AVAILABLE DATA below:

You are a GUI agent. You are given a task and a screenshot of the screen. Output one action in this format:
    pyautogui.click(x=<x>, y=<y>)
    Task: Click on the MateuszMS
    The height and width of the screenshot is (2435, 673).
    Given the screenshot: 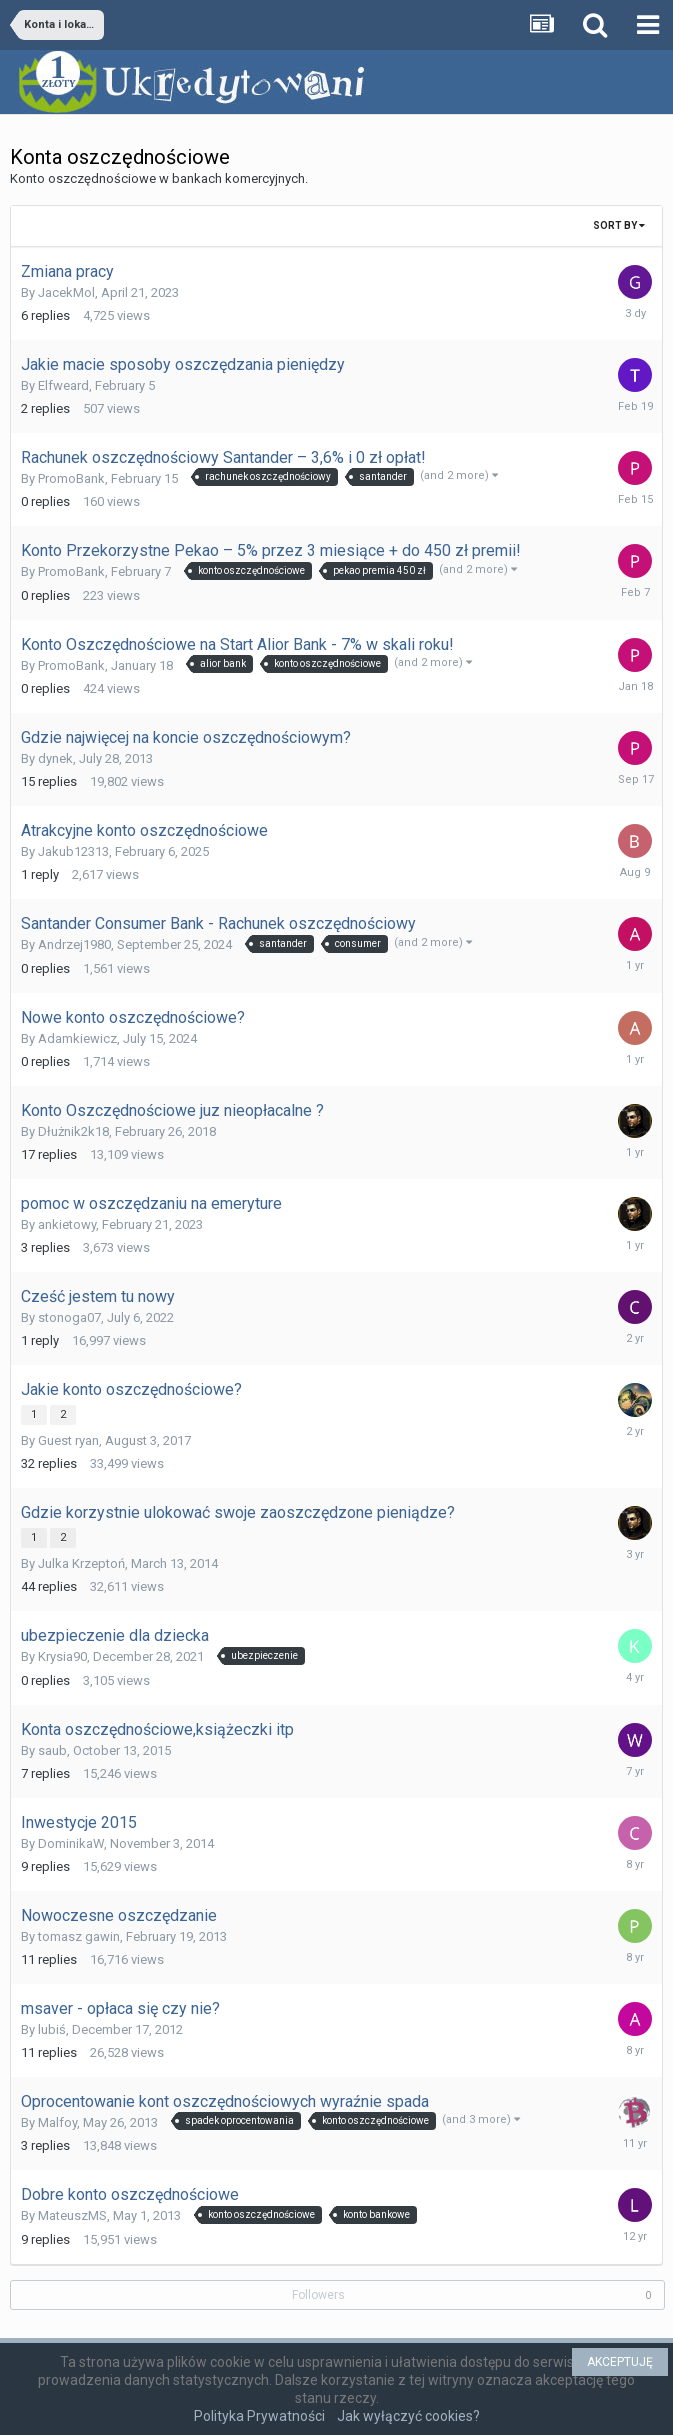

End of AVAILABLE DATA.

• [WORK TO BE COMPLETED] Exactly the lines from the one containing "Task: Click on the MateuszMS" to the end of the records above, both end lines included, are to be printed, and no pictures with them.

• [EXERCISE RESPONSE]
    Task: Click on the MateuszMS
    The height and width of the screenshot is (2435, 673).
    Given the screenshot: 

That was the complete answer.